I was a brand new spanking EMT and we had a patient in classic CHF — I am talking hypertensive through the roof, bulging jugular veins, filling emesis basins with pinky frothy sputum.  We had him on a nonrebreather, on a stair chair, out to the ambulance, and lights and sirens half way to the hospital before we realized we didn’t who he was, and he was still working at breathing too hard to get a syllable out.  No name, no DOB, no social, just the address we picked him up at.  Chalk that one up to two excited rookies.

On most calls, if you leave the house without the patient’s name, this is no problem, the patient can tell you.  In the past, I didn’t often bother with this information if the patient was talking to me.  I figured I could get it out in the ambulance.  I look at the elderly patient and say  “You know your date of birth and social security number?”   The patient looks me right in the eye and says “yes, sir.”  Very good.

On the way to the hospital, after I have done an IV and 12-lead, I ask the patient for his date of birth.  “Yes, sir!”  he says.  Same answer to social security number.  I ask him his name.  “Yes, sir!”

Always get the name and social.

I am in the nursing home and the nurse hands me the envelope.  I take a quick look at it to see if there is a name, date of birth and social security number filled in on the paperwork and that I can read it.  Check.  Check.  The patient is unresponsive.  Out in the ambulance, I am checking the patient’s meds to see if they provide a clue to their condition.  I notice then that patient’s name is Mary Wilson.  The problem is the patient is a man.  I send the paperwork back into the SNF with my partner who comes out with an apology and the paperwork for Richard Johnson.
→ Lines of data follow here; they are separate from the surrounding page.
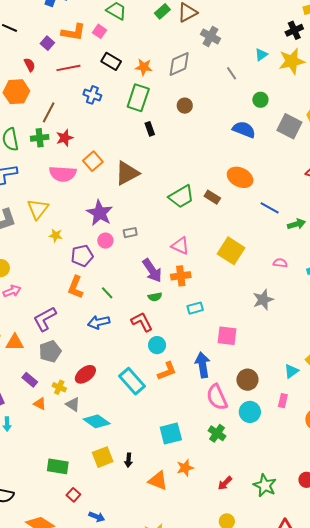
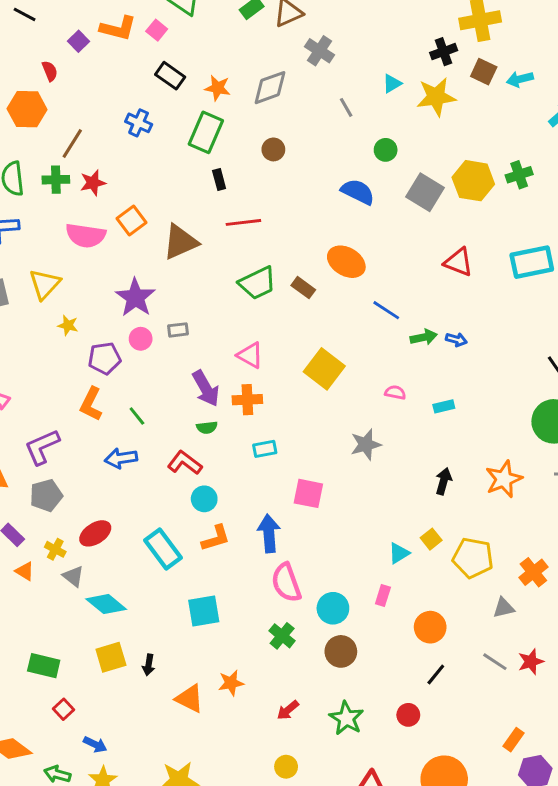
red line: (68, 68) -> (243, 222), moved
red L-shape: (142, 322) -> (185, 463), turned -30
brown circle: (247, 380) -> (341, 651), moved
cyan square: (171, 434) -> (204, 611), moved

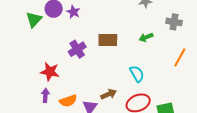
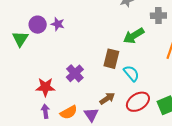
green arrow: (146, 37) -> (134, 36), size x1.5
brown rectangle: (108, 40) -> (111, 59), moved, turned -66
purple cross: (77, 49) -> (75, 73), moved

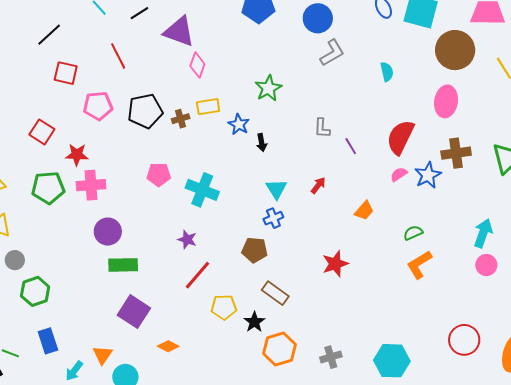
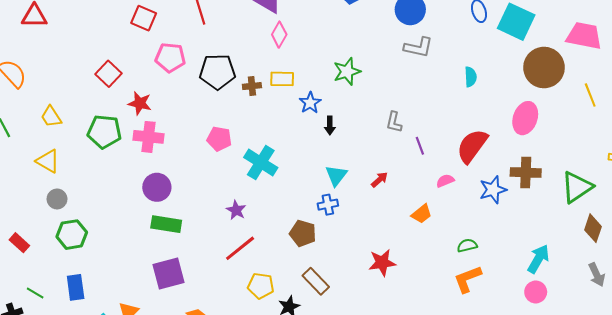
gray L-shape: (332, 53) -> (418, 47), turned 32
pink semicircle: (399, 174) -> (445, 181), moved
purple square: (134, 312) -> (168, 274), turned 32

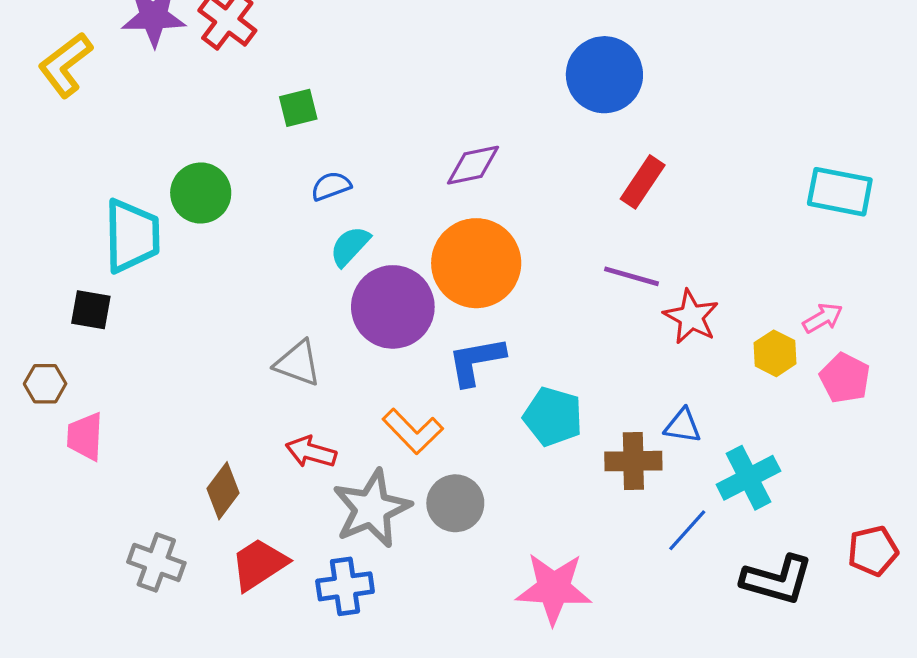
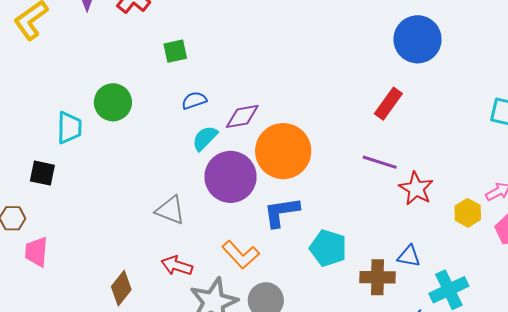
blue circle: (604, 75) -> (417, 39), moved
purple diamond: (473, 165) -> (242, 116), moved
cyan trapezoid: (132, 236) -> (69, 128), size x0.7

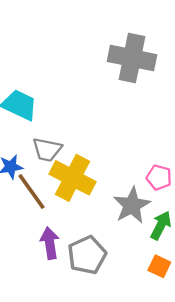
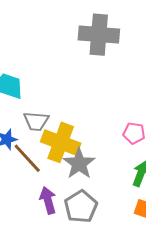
gray star: (132, 205) -> (79, 164), moved

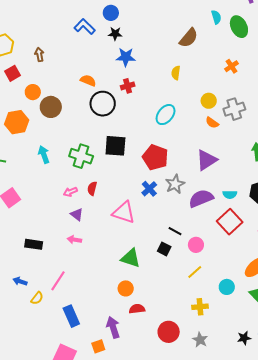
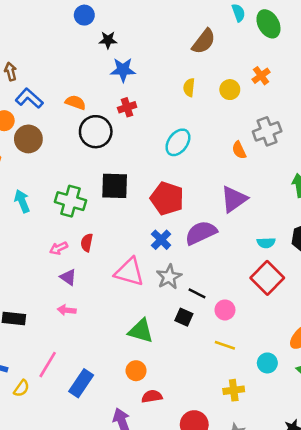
blue circle: (111, 13) -> (84, 15), moved
blue L-shape: (85, 27) -> (29, 98), moved
yellow circle: (209, 101) -> (230, 90), moved
orange semicircle: (212, 123) -> (239, 150), turned 32
gray star: (175, 184) -> (169, 277), moved
purple semicircle: (201, 198) -> (201, 233), moved
yellow line: (195, 272) -> (225, 345), turned 63
blue rectangle: (71, 316) -> (81, 383), moved, turned 60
Here’s one.  Nursing home patient is unresponsive.  Ambulance crew takes patient and paperwork.  Patient’s blood sugar turns out to be 29, but he is not a diabetic.  They give him D50, and he comes around, but is still somewhat confused.  At the hospital they keep him overnight to do tests and figure out why he dumped his sugar considering he is not a diabetic.  Plus he is still confused.  He won’t answer to his name.  Later that night, the hospital gets a call from the nursing home to check on the patient.  Who?  The hospital says, we have no one by that name here.  Later the hospital calls the nursing home back.  We do have someone here from your facility named Edward Thomas.  Ahh, no you don’t.  Edward is right here next to me in his wheelchair.  Whoops.  No wonder the man in the hospital bed won’t answer to his name.  Turns out the patient is a diabetic after all.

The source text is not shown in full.